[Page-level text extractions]

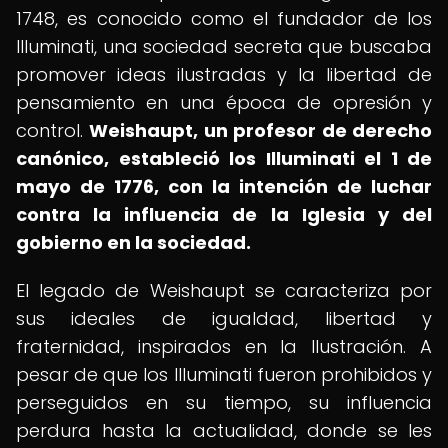
1748, es conocido como el fundador de los
Illuminati, una sociedad secreta que buscaba
promover ideas ilustradas y la libertad de
pensamiento en una época de opresión y
control.
Weishaupt, un profesor de derecho
canónico, estableció los Illuminati el 1 de
mayo de 1776, con la intención de luchar
contra la influencia de la Iglesia y del
gobierno en la sociedad.
El legado de Weishaupt se caracteriza por
sus ideales de igualdad, libertad y
fraternidad, inspirados en la Ilustración. A
pesar de que los Illuminati fueron prohibidos y
perseguidos en su tiempo, su influencia
perdura hasta la actualidad, donde se les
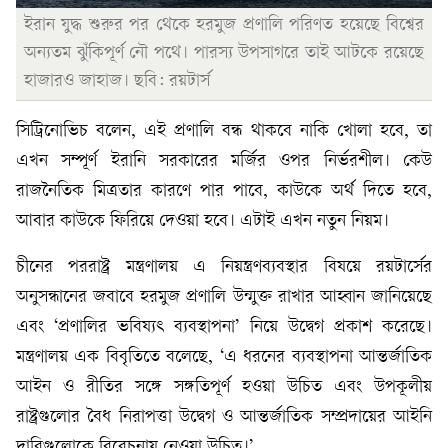
ইরান যুদ্ধ শুরুর পর থেকে হরমুজ প্রণালি পরিণত হয়েছে বিশ্বের
অন্যতম ঝুঁকিপূর্ণ নৌ পথে। পারস্য উপসাগরে তাই আটকে রয়েছে
হাজারও জাহাজ। ছবি: রয়টার্স
সিট্রিনোভিচ বলেন, এই প্রণালি বন্ধ থাকবে নাকি খোলা হবে, তা
এখন সম্পূর্ণ ইরানি সরকারের মর্জির ওপর নির্ভরশীল। কেউ
রাজনৈতিক মিত্রতার কারণে পার পাবে, কাউকে অর্থ দিতে হবে,
আবার কাউকে ফিরিয়ে দেওয়া হবে। এটাই এখন নতুন নিয়ম।
চীনের পররাষ্ট্র মন্ত্রণালয় এ নিয়ন্ত্রণব্যবস্থার বিষয়ে রয়টার্সের
অনুসন্ধানের জবাবে হরমুজ প্রণালি উন্মুক্ত রাখার আহ্বান জানিয়েছে
এবং ‘প্রণালির ভবিষ্যৎ ব্যবস্থাপনা’ নিয়ে উদ্বেগ প্রকাশ করেছে।
মন্ত্রণালয় এক বিবৃতিতে বলেছে, ‘এ ধরনের ব্যবস্থাপনা আন্তর্জাতিক
আইন ও রীতির সঙ্গে সঙ্গতিপূর্ণ হওয়া উচিত এবং উপকূলীয়
রাষ্ট্রগুলোর বৈধ নিরাপত্তা উদ্বেগ ও আন্তর্জাতিক সম্প্রদায়ের আইনি
দাবিগুলোকে বিবেচনায় নেওয়া উচিত।’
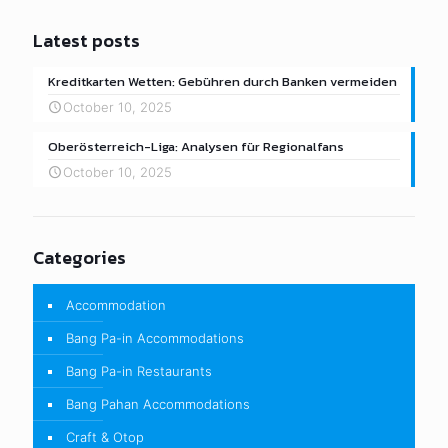
Latest posts
Kreditkarten Wetten: Gebühren durch Banken vermeiden
October 10, 2025
Oberösterreich-Liga: Analysen für Regionalfans
October 10, 2025
Categories
Accommodation
Bang Pa-in Accommodations
Bang Pa-in Restaurants
Bang Pahan Accommodations
Craft & Otop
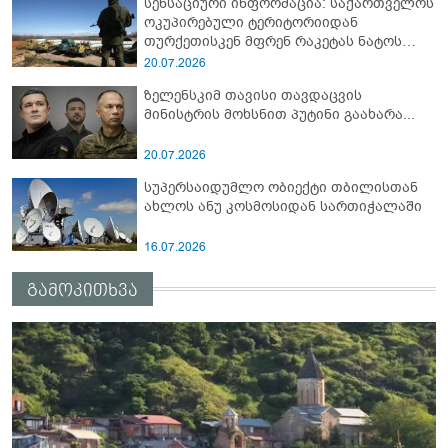
სენსაციური ინფორმაცია: საქართველოს
ოკუპირებული ტერიტორიიდან
თურქეთისკენ მფრენ რაკეტას ნატოს
სამიტი კინაღამ ჩაუშლია
20.07.2026
ზელენსკიმ თავისი თავდაცვის
მინისტრის მოხსნით პუტინი გაახარა...
20.07.2026
სუპერსაიდუმლო ობიექტი თბილისთან
ახლოს ანუ კოსმოსიდან სართიჭალაში
16.07.2026
გამოკითხვა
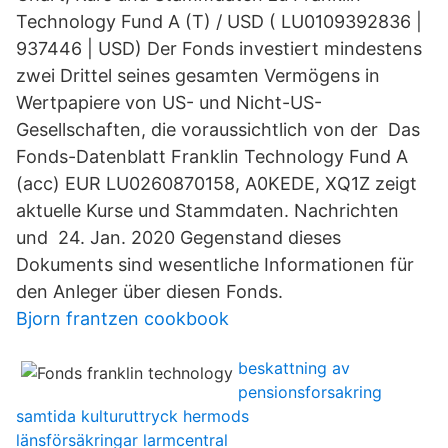
Technology Fund A (T) / USD ( LU0109392836 |
937446 | USD) Der Fonds investiert mindestens
zwei Drittel seines gesamten Vermögens in
Wertpapiere von US- und Nicht-US-
Gesellschaften, die voraussichtlich von der Das
Fonds-Datenblatt Franklin Technology Fund A
(acc) EUR LU0260870158, A0KEDE, XQ1Z zeigt
aktuelle Kurse und Stammdaten. Nachrichten
und 24. Jan. 2020 Gegenstand dieses
Dokuments sind wesentliche Informationen für
den Anleger über diesen Fonds.
Bjorn frantzen cookbook
beskattning av
pensionsforsakring
samtida kulturuttryck hermods
länsförsäkringar larmcentral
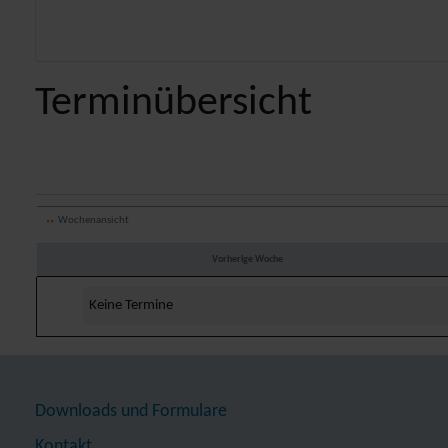
Terminübersicht
Wochenansicht
Vorherige Woche
Keine Termine
Downloads und Formulare
Kontakt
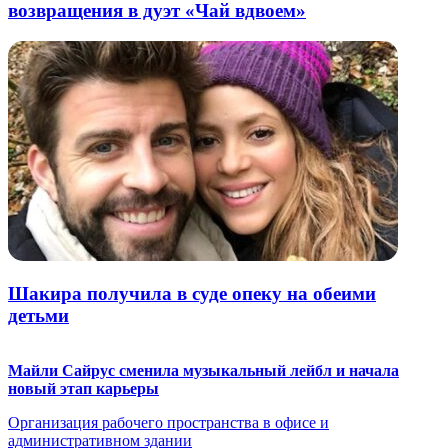
возвращения в дуэт «Чай вдвоем»
Шакира получила в суде опеку на обеими
детьми
Майли Сайрус сменила музыкальный лейбл и начала
новый этап карьеры
Организация рабочего пространства в офисе и
административном здании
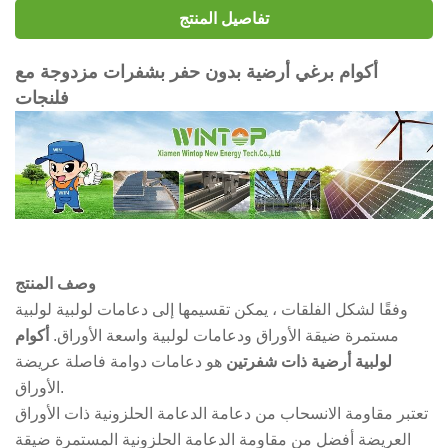
تفاصيل المنتج
أكوام برغي أرضية بدون حفر بشفرات مزدوجة مع
فلنجات
وصف المنتج
وفقًا لشكل الفلقات ، يمكن تقسيمها إلى دعامات لولبية لولبية
مستمرة ضيقة الأوراق ودعامات لولبية واسعة الأوراق.
أكوام
لولبية أرضية ذات شفرتين
هو دعامات دوامة فاصلة عريضة
الأوراق.
تعتبر مقاومة الانسحاب من دعامة الدعامة الحلزونية ذات الأوراق
العريضة أفضل من مقاومة الدعامة الحلزونية المستمرة ضيقة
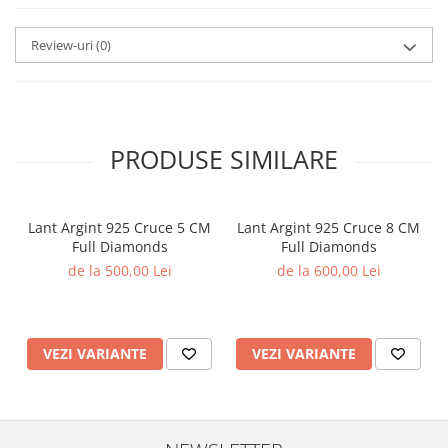
Review-uri
(0)
PRODUSE SIMILARE
Lant Argint 925 Cruce 5 CM
Lant Argint 925 Cruce 8 CM
Full Diamonds
Full Diamonds
de la 500,00 Lei
de la 600,00 Lei
VEZI VARIANTE
VEZI VARIANTE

### [ACTIVITY]
Read through the entries above, and wherever a line holds the string "sociedad", copy it.

### [REPLY TO THE TASK]
Illuminati, una sociedad secreta que buscaba
gobierno en la sociedad.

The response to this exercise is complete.